He became film score composer on two productions respectively released in 1930 (Cendrillon de Paris, with Alibert and Pauline Carton) and 1931 (Les Vagabonds magnifiques, with Nadia Sibirskaïa and Georges Melchior).
His third film was Les Bleus de la marine by Maurice Cammage (1934, music cowritten with Vincent Scotto), starring Fernandel and the screenwriter Jean Manse.
In association with the latter (the actor's stepbrother) as librettist, he composed his third operetta, Ignace, created in Marseille in 1935, then revived at the Théâtre de la Porte-Saint-Martin in Paris in 1936, with Fernandel in the leading role, Andrex, Edmond Castel, Alice Tissot and Henry Trévoux.

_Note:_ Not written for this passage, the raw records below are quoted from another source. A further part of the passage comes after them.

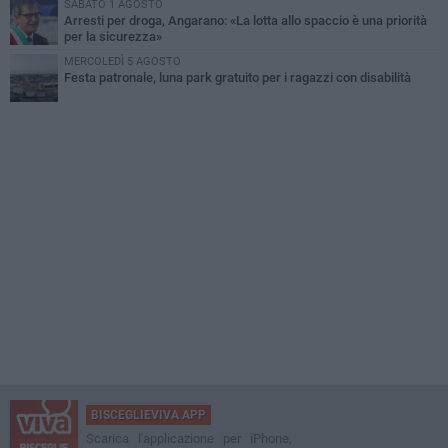
SABATO 1 AGOSTO
Arresti per droga, Angarano: «La lotta allo spaccio è una priorità
per la sicurezza»
MERCOLEDÌ 5 AGOSTO
Festa patronale, luna park gratuito per i ragazzi con disabilità
BISCEGLIEVIVA APP
Scarica l'applicazione per iPhone,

There followed a collaboration with Fernandel for twelve other films (to which Jean Manse participated, mostly as lyricist), including Barnabé by Alexander Esway (1938), Simplet (directed by the actor, 1942) and L'Aventure de Cabassou by Gilles Grangier (1946).
Dumas also contributed to eight films without Fernandel, including his first two already mentioned, Pierre et Jean by André Cayatte (1943, with Renée Saint-Cyr and Noël Roquevert) as well as Cécile est morte!